Stored data entries:

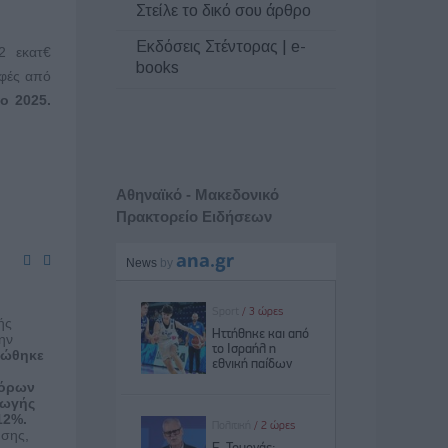
Στείλε το δικό σου άρθρο
Εκδόσεις Στέντορας | e-
2 εκατ€
books
οφές από
ο 2025.
Αθηναϊκό - Μακεδονικό
Πρακτορείο Ειδήσεων
ής
ην
νώθηκε
πόρων
γωγής
12%.
ησης,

§ **PROBLEM TO SOLVE**
Your task is to set down the records shown above exactly, minus any pictures.

§ **ANSWER TO THE EXERCISE**
Στείλε το δικό σου άρθρο
Εκδόσεις Στέντορας | e-
2 εκατ€
books
οφές από
ο 2025.
Αθηναϊκό - Μακεδονικό
Πρακτορείο Ειδήσεων
ής
ην
νώθηκε
πόρων
γωγής
12%.
ησης,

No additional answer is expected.